DGAI : lancement au sommet, ou le début d’une récolte par le “groupe” ?
Une nouvelle devise lancée depuis moins de 24 heures, dont la capitalisation grimpe directement à 780 millions de dollars, avec une hausse sur 24 heures de 681 %. Ce n’est pas un conte de fées de la fortune soudaine, c’est un scénario “lancement au sommet” digne d’un manuel.

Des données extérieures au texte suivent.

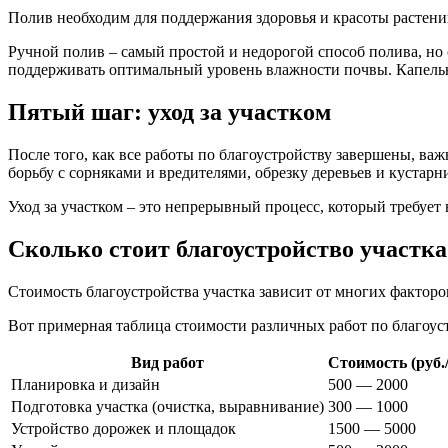
Полив необходим для поддержания здоровья и красоты растени
Ручной полив – самый простой и недорогой способ полива, но
поддерживать оптимальный уровень влажности почвы. Капельн
Пятый шаг: уход за участком
После того, как все работы по благоустройству завершены, важ
борьбу с сорняками и вредителями, обрезку деревьев и кустарн
Уход за участком – это непрерывный процесс, который требует 
Сколько стоит благоустройство участка
Стоимость благоустройства участка зависит от многих факторов
Вот примерная таблица стоимости различных работ по благоус
Вид работ
Стоимость (руб.
Планировка и дизайн
500 — 2000
Подготовка участка (очистка, выравнивание)
300 — 1000
Устройство дорожек и площадок
1500 — 5000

Dans les données de marché se cache la vérité la plus cruelle : les 10 premières adresses verrouillent 99,5 % des jetons, la liquidité n’est que de 2,81 millions de dollars, mais elle soutient une capitalisation proche de 800 millions. Ce n’est pas une “découverte de valeur” par le marché, c’est une mise en scène unilatérale d’un market maker. Sur 19,0 millions de dollars de volume d’échanges en 24 heures, les achats nets ne sont que de 0,97 million : la majorité correspond à des wash trades, des ventes/achats croisés avec exécution par la même partie. Le sentiment social est “Negative”, l’indice de popularité de 12 000 repose entièrement sur les annonces de la plateforme et les airdrops ; la liquidité permettant aux investisseurs particuliers de “se faire prendre au piège” n’existe tout simplement pas.
Le contrat n’a pas renoncé à la propriété : cela signifie que l’équipe du projet peut à tout moment modifier les taux de taxe, geler des transferts, voire procéder à une émission illimitée. Parmi les points forts d’investissement, on voit clairement écrit : « Insider Wash Trading » — et ils ne s’en cachent même pas.
Conclusion clé : la répartition des jetons est très concentrée, la liquidité est extrêmement faible, et les autorisations du contrat n’ont pas été abandonnées. À l’heure actuelle, DGAI est un exemple typique de “contrôle par les gros” pour faire une récolte, et l’entrée des particuliers revient à devenir la liquidité.
#DGAI #Nouveau token sur la chaîne BSC
Une nouvelle devise lancée depuis moins de 24 heures, dont la capitalisation grimpe directement à 780 millions de dollars, avec une hausse sur 24 heures de 681 %. Ce n’est pas un conte de fées de la fortune soudaine, c’est un scénario “lancement au sommet” digne d’un manuel.
Dans les données de marché se cache la vérité la plus cruelle : les 10 premières adresses verrouillent 99,5 % des jetons, la liquidité n’est que de 2,81 millions de dollars, mais elle soutient une capitalisation proche de 800 millions. Ce n’est pas une “découverte de valeur” par le marché, c’est une mise en scène unilatérale d’un market maker. Sur 19,0 millions de dollars de volume d’échanges en 24 heures, les achats nets ne sont que de 0,97 million : la majorité correspond à des wash trades, des ventes/achats croisés avec exécution par la même partie. Le sentiment social est “Negative”, l’indice de popularité de 12 000 repose entièrement sur les annonces de la plateforme et les airdrops ; la liquidité permettant aux investisseurs particuliers de “se faire prendre au piège” n’existe tout simplement pas.
Le contrat n’a pas renoncé à la propriété : cela signifie que l’équipe du projet peut à tout moment modifier les taux de taxe, geler des transferts, voire procéder à une émission illimitée. Parmi les points forts d’investissement, on voit clairement écrit : « Insider Wash Trading » — et ils ne s’en cachent même pas.
Conclusion clé : la répartition des jetons est très concentrée, la liquidité est extrêmement faible, et les autorisations du contrat n’ont pas été abandonnées. À l’heure actuelle, DGAI est un exemple typique de “contrôle par les gros” pour faire une récolte, et l’entrée des particuliers revient à devenir la liquidité.